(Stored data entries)
* * *

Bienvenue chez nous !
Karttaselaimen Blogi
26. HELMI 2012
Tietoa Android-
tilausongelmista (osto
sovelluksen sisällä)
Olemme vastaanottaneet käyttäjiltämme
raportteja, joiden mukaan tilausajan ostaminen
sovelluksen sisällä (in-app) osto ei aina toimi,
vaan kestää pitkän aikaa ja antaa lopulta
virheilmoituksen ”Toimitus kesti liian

* * *

* Instructions to follow:
The lines above that hold the string "sisällä" are to be located and copied.

* The completed task:
sovelluksen sisällä)
sovelluksen sisällä (in-app) osto ei aina toimi,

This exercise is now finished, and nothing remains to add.